[Entries taken from a collection]

══════

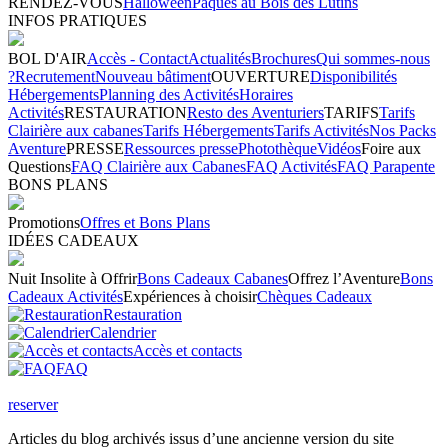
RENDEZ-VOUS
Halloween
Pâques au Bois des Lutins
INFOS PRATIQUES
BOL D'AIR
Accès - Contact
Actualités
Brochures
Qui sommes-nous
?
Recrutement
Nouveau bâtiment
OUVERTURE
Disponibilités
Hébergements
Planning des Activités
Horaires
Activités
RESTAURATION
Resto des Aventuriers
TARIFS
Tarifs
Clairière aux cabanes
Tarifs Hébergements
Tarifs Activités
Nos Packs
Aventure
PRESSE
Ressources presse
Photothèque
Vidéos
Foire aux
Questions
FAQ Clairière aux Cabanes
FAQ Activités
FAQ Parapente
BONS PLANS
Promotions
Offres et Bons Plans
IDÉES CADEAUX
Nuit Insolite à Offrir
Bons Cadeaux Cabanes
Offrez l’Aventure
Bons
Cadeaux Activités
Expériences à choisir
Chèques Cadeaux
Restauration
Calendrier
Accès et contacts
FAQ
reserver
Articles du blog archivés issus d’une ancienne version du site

══════

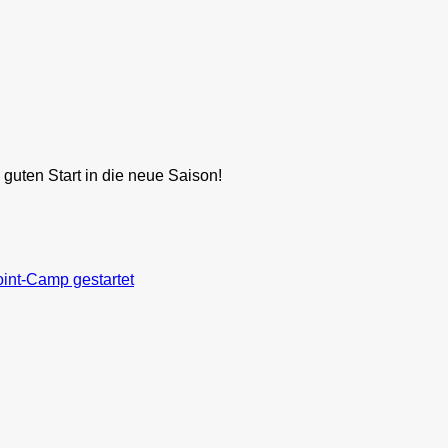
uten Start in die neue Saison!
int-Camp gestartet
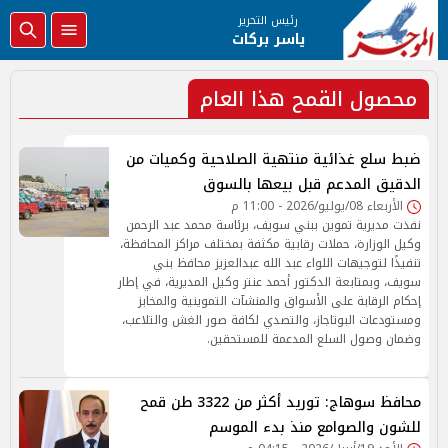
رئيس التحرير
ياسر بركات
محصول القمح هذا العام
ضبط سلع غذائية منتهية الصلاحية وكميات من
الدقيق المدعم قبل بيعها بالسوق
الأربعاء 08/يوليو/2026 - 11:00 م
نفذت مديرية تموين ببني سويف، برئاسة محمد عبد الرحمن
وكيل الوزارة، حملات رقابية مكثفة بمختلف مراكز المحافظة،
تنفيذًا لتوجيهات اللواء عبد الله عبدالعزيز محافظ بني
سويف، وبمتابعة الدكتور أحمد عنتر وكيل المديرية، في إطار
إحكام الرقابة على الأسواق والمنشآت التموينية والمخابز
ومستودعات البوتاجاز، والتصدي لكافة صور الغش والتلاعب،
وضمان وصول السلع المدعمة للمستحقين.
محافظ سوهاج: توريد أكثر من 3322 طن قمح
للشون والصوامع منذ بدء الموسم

══════

ASSIGNMENT »
The word is "Clairière". Copy every line above where it appears.

REPLY »
Clairière aux cabanes
FAQ Clairière aux Cabanes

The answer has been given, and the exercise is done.